Headaches

Dr. Ferris comments: There are numerous sutdies that report the effectiveness of chiropractic care in the treatment headaches. Clinically, it is rare for me to treat a patient with headaches and not see some improvement. As in many conditions, there are many different factors that can contribute to imbalance and the subsequent symptoms. In the case of headaches, one can have contributions from sinuses, hormones, chemical imbalances, nutritional (red wine, chocolate), and structural imbalances.

I often educate my patients that chiropractic care is uniquely effective in reducing the structural imbalances (misaligned spinal joints that irritate the nerves that go to the head) that lead to headaches and thus decrease the frequency or intensity of the headaches that may still occur if the other factors that I mentioned are present. What many people don’t realize is that there are many different techniques and post graduate education that a chiropractor can study. Some may choose to focus on pediatrics, pre/post pregnancy, sports injury, and in the case of headaches upper neck care.

It was reported in October of 2010 that 1 in 6 or 16.54% or approximately 45 million Americans get headaches yearly, with many people suffering daily.

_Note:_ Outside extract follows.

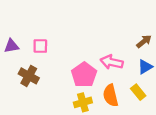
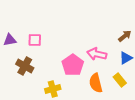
yellow cross: (83, 102) -> (53, 89), moved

While the statistical numbers vary based upon your source of information, it can be agreed upon that headaches are very common and shared with Americans at an epidemic rate.

Taking into account that a single pill for many Americans can cost as much as $43, the overall cost to our economy totals billions of dollars and we need to focus on not the treatment of the effects, but the root of the cause.

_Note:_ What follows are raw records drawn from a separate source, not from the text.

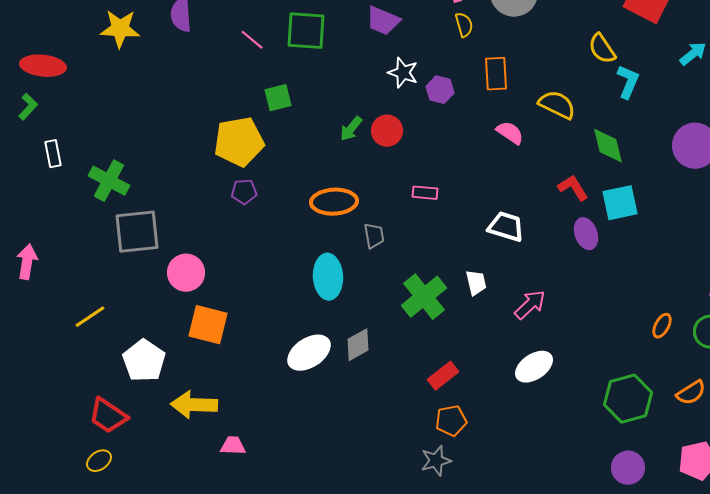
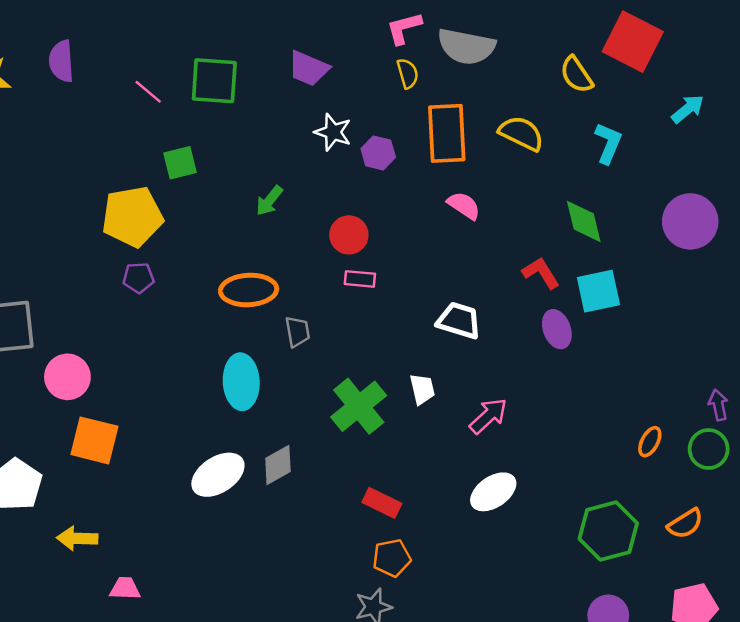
yellow semicircle: (602, 49) -> (576, 75), moved
orange rectangle: (496, 74) -> (447, 133), size x1.4
yellow semicircle: (557, 105) -> (521, 133), moved
red circle: (387, 131) -> (349, 235), moved
red rectangle: (443, 376) -> (382, 503), turned 64
yellow arrow: (194, 405) -> (77, 538), size x0.7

While there are many types of headaches ranging from common headaches, migraine headaches, cluster headaches, tension headaches and many more, the one thing to keep in mind that there is no such thing as a “Normal Headache.” You are not supposed to get headaches as pain is an indicator of a problem and you body’s mechanism of letting you know something is wrong, go fix it.

One of the most common and less understood headaches is the “cervicogenic headache.” This is a syndrome characterized by chronic pain around the head that is associated with either the bony structures of the head or the muscles of the neck. This has also been associated with migraine headaches as 64% of migraine sufferers have reported associated neck pain/stiffness with their migraine attack; 31% experienced neck symptoms before and 93% during the headache phase and 31% during the recovery phase.Therefore cervicogenic headaches are also a component of the migraine headaches and can be treated.

One of the hallmarks of determining if there is a cervicogenic component of any headache is to change the position of your head and if you increase, activate or alter the pain pattern, there is a component. According to M. Haas, ET. Al. in 2010, spinal manipulative care (chiropractic adjustments) showed significant reduction in cervicogenic headaches of over 50% of the research group that lasted for 24 weeks, or the length of the study. The researchers used the 50% mark to determine validity and they reached their milestone and it lasted for 24 weeks, the length of the study. They also noted a decrease in over the counter medication during the 24 weeks of the study.

Haas also reported in 2010 that at 12 weeks 85% showed improvement with varying degrees of improvement ranging from 25% to 100% with similar findings at 24 weeks.

Chiropractic has been proven to reduce and in many instances totally eradicate headaches. The financial cost to headache sufferers for drugs is staggering along with loss of paychecks when unable to work, the disability costs to insurers and loss of production of workers to industry when their employees cannot perform their jobs on a daily, weekly or monthly basis.